Virtual Itineraries is a project about environmental lettering; the workshops encourage learning through a direct exploration of the city. Participants are encouraged to roam around urban sites to document examples of signs and lettering using mobile phones and digital cameras. They then share the results online using social software, to create freely accessible, geotagged databases of public lettering. The project, which I developed with the help of Eric Kindel, was funded by CETL (Centre for Excellence in Teaching and Learning) and builds on a tradition of teaching about lettering and signs in the Department of Typography in Reading.
At the core of this workshop is the creation and sharing of public lettering in a shared virtual space. Participants venture out into parts of the city to record examples of lettering, which range from the monumental (stone carving, incised metal plaques) to the vernacular (hand made or generic neon signs, graffiti). These include commercial signs, historical artefacts, wayfinding signs, and more.
The resulting collections are uploaded to the social software media-sharing site Flickr and tagged according to our series of descriptive categories for lettering, construction techniques, and genres. They are also geo-tagged, enabling the mapping feature in Flickr. The resulting media pool is a virtual lettering map that traces the journeys of participants, and that serves as a database of public lettering in the city. See for instance the Reading pool of 2010/2011, and the collection assembled by screen typography students at the University of Cooperative Education in Ravensburg, Germany.

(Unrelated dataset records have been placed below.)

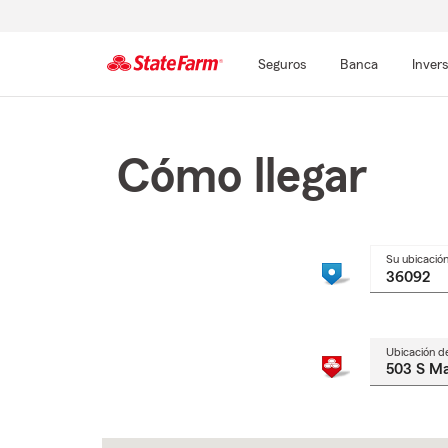
Seguros
Banca
Inver
Comienzo
del
contenido
Cómo llegar
principal
Su ubicació
Ubicación d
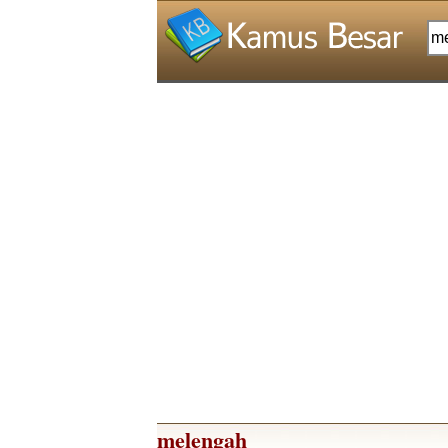
melengah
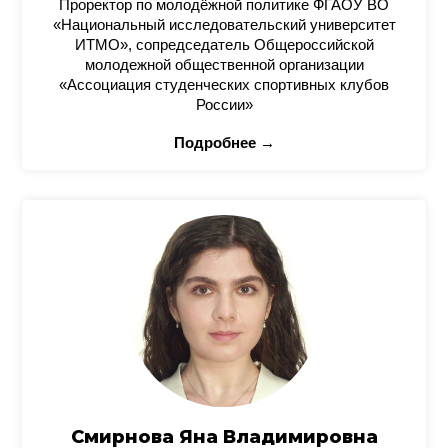
Проректор по молодёжной политике ФГАОУ ВО
«Национальный исследовательский университет
ИТМО», сопредседатель Общероссийской
молодежной общественной организации
«Ассоциация студенческих спортивных клубов
России»
Подробнее →
Смирнова Яна Владимировна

VI may be run in small groups, which promotes conversation around individual sites and helps participants to trace and re-interpret their unique itineraries for the shared virtual space. The process preserves yet translates the materiality of environmental lettering in the urban landscape. Journeys are recorded with the help of common devices such as mobile phones and cameras, and the process of building of the digital archive occurs in real time and space. The workshop intentionally makes use of free, commonly available media-sharing sites so that the resulting pool of geo-tagged material is also available as a public resource on the internet.
Background and history
The Virtual Itineraries idea grew out of study trips taken by Reading staff and students to Italy. There, student groups studied and recorded civic inscriptions and ‘lettered’ sites in the extraordinary cities of Rome and Florence. Although the study trips are no longer taken, Reading was intent on retaining elements of the experience. The project also builds on the Department’s extensive archives and collections of public signage and lettering. Originally a collaborative venture between Reading and The Central School, the teaching archives of lettering of varying periods, forms, materials, locations, methods of making, etc, were entirely physical collections: photography, rubbings, publications, and more. The Virtual Itineraries workshop evokes the lettering collection but creates a participatory version through the use of social software and the exploration of locations nearer to hand. The digital aspect also helps to involve students in contributing to collections and archives, as the Department’s historical lettering collection becomes digitised. A Virtual Itineraries exercise offered both continuity to the notion of lettering tours and itineraries, and contributions to collections through the organised collection and sharing of visual records of sites.
Virtual Itineraries workshops have been held in Ravensburg, Germany and in Manchester, UK as part of the Futuresonic Social Technologies Summit in 2009; the project has been presented to the Sign Design Society and is regularly run as an undergraduate module at Reading, taking in sites throughout southern England.